I really wanted to believe that an Unknown virus was not having an encounter with me inside my space suit. The air had been gushing out, I told myself. The flow would have carried any particles of a hot agent out of my suit. Anyway, if something had gotten in, by now it was too late to panic. I told the scientists that I wanted to remain in
Level 4. After that, I touched my chest zipper frequently to make sure it was closed. Habits can save your life.

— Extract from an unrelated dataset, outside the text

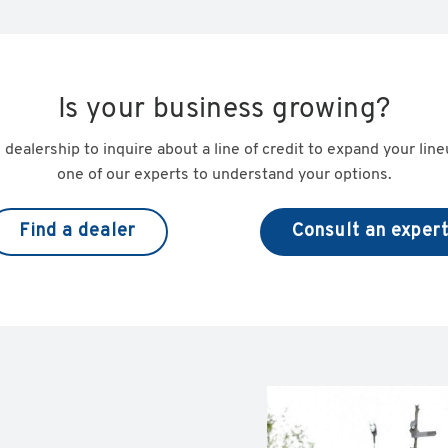
Is your business growing?
 dealership to inquire about a line of credit to expand your lin
one of our experts to understand your options.
Find a dealer
Consult an exper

The researchers had work to do. Martha intended to open a flask of the Joe Doe Unknown. She carried one of the flasks to a Steriguard safety hood–a cabinet that produced a curtain of air blowing between the virus samples and the person sitting there. This air curtain acted as a shield, preventing any drifting particles from coming near the researcher.
The cabinet also had a sliding glass door. If you opened the glass too far–potentially releasing a virus into the air of the hot zone–an alarm would go off.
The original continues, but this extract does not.